_EXERCISE MATERIAL_
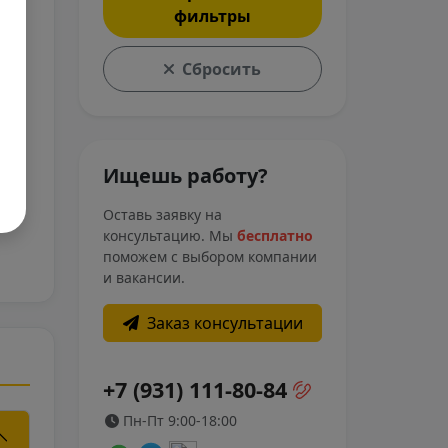
Киров
Дзержинск
фильтры
Мурманск
Новороссийск
Новый Уренгой
Уфа
Сбросить
чет
Смоленск
Чехов
Рязань
Зеленоград
Курск
Обнинск
Новосибирск
Адлер
Ищешь работу?
Нижний Новгород
Челябинск
Оставь заявку на
консультацию. Мы
бесплатно
поможем с выбором компании
и вакансии.
Заказ консультации
+7 (931) 111-80-84
Пн-Пт 9:00-18:00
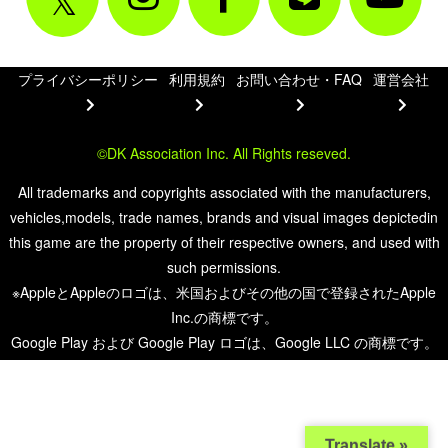
プライバシーポリシー
利用規約
お問い合わせ・FAQ
運営会社
©DK Association Inc. All Rights reseved.
All trademarks and copyrights associated with the manufacturers,
vehicles,models, trade names, brands and visual images depictedin
this game are the property of their respective owners, and used with
such permissions.
※AppleとAppleのロゴは、米国およびその他の国で登録されたApple
Inc.の商標です。
Google Play および Google Play ロゴは、Google LLC の商標です。
Translate »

_WHAT IS EXPECTED_
Send back every line above exactly, skipping all pictures.

_EXPECTED ANSWER_
Киров
Дзержинск
фильтры
Мурманск
Новороссийск
Новый Уренгой
Уфа
Сбросить
чет
Смоленск
Чехов
Рязань
Зеленоград
Курск
Обнинск
Новосибирск
Адлер
Ищешь работу?
Нижний Новгород
Челябинск
Оставь заявку на
консультацию. Мы
бесплатно
поможем с выбором компании
и вакансии.
Заказ консультации
+7 (931) 111-80-84
Пн-Пт 9:00-18:00
プライバシーポリシー
利用規約
お問い合わせ・FAQ
運営会社
©DK Association Inc. All Rights reseved.
All trademarks and copyrights associated with the manufacturers,
vehicles,models, trade names, brands and visual images depictedin
this game are the property of their respective owners, and used with
such permissions.
※AppleとAppleのロゴは、米国およびその他の国で登録されたApple
Inc.の商標です。
Google Play および Google Play ロゴは、Google LLC の商標です。
Translate »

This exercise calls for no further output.